By 1906 the owners of the property contracted Blas Silva, a well-known civil engineer from Ponce, (Casa Salazar, Casa Wiechers-Villaronga) to design a new facade and interior arrangement for the property. The renovations were completed in 1910, but they followed Blas' design in part only.

===Evolution of the museum===
At the time of the 1937 Ponce massacre, the owners were Francisco de Jesus y Graciela Toro Vendrell. In 1945 the property was sold to Juan Riera Ginard and Carmen M. Toro de Riera, who never occupied the house but instead used it as a source of rental income. The house was rented out in two units: the first floor as commercial space and the second floor as residential unit.

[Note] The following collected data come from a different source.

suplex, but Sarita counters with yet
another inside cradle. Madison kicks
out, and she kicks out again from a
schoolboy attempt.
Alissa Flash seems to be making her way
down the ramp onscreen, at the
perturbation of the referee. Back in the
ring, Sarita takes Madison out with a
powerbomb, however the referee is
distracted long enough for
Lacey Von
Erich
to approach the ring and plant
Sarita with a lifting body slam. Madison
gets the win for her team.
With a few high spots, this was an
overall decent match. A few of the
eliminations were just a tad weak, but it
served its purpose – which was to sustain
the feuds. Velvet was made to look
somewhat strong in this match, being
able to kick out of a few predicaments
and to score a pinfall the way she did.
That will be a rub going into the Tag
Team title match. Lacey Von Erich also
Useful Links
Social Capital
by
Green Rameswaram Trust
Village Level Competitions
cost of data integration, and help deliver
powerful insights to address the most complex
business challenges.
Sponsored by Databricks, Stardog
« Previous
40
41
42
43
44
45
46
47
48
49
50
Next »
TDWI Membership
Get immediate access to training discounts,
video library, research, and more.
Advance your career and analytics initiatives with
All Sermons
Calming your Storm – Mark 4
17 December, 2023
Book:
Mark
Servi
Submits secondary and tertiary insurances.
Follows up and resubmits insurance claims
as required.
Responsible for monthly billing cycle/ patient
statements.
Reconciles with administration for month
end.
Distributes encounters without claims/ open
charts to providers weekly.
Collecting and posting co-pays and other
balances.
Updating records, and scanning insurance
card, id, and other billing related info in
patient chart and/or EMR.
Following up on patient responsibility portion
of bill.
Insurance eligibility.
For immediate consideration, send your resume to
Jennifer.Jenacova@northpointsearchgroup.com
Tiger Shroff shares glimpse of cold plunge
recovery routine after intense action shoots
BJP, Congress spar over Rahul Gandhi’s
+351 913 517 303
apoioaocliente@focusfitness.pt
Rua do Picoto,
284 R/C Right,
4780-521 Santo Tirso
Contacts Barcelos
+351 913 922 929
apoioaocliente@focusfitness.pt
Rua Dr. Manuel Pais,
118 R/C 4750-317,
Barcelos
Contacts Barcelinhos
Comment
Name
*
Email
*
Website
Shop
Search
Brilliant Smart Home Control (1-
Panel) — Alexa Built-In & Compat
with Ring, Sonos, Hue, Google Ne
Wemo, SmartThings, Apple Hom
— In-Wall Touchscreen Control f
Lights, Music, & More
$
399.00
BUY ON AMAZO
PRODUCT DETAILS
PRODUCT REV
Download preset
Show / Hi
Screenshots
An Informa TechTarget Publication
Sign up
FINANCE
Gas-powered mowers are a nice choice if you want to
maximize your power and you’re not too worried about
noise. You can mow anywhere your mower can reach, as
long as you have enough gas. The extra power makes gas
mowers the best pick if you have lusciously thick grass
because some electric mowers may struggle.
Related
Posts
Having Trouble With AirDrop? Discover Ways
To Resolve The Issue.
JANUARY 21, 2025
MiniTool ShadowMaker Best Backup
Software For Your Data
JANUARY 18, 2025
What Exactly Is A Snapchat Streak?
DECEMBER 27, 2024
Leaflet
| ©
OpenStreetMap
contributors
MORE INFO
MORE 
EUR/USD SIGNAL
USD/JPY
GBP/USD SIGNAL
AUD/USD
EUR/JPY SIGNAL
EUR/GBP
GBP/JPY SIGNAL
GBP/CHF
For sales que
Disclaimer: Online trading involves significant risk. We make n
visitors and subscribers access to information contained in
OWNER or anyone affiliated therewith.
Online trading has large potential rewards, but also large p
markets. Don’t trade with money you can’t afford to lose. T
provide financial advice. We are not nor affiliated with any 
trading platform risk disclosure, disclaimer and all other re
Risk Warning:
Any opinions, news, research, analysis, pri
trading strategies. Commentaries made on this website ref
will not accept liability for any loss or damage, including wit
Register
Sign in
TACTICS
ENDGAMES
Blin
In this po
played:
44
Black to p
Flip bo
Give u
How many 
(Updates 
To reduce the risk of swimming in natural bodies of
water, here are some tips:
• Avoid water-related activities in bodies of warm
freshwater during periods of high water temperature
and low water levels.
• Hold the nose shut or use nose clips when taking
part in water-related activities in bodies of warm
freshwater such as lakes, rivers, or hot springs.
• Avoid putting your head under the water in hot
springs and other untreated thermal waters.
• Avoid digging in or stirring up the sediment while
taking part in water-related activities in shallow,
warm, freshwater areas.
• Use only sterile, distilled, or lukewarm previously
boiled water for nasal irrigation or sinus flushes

In 1987, the Puerto Rico Legislature passed Joint Resolution Number 2951, designating the property a National Historic Landmark. In 1988 the Institute of Puerto Rican Culture purchased the property, reconditioned it, and subsequently converted it into the Museo de la Masacre de Ponce. The architectural style is Vernacular Creole.

===Renovation and re-opening===
The museum was temporarily shut in 2006 for restoration and repairs. Subsequent to a $275,000 renovation, the museum re-opened in 2013.

===Effects of the 2020 Puerto Rico earthquake===
The building sustained damage due to the 2020 Puerto Rico earthquake.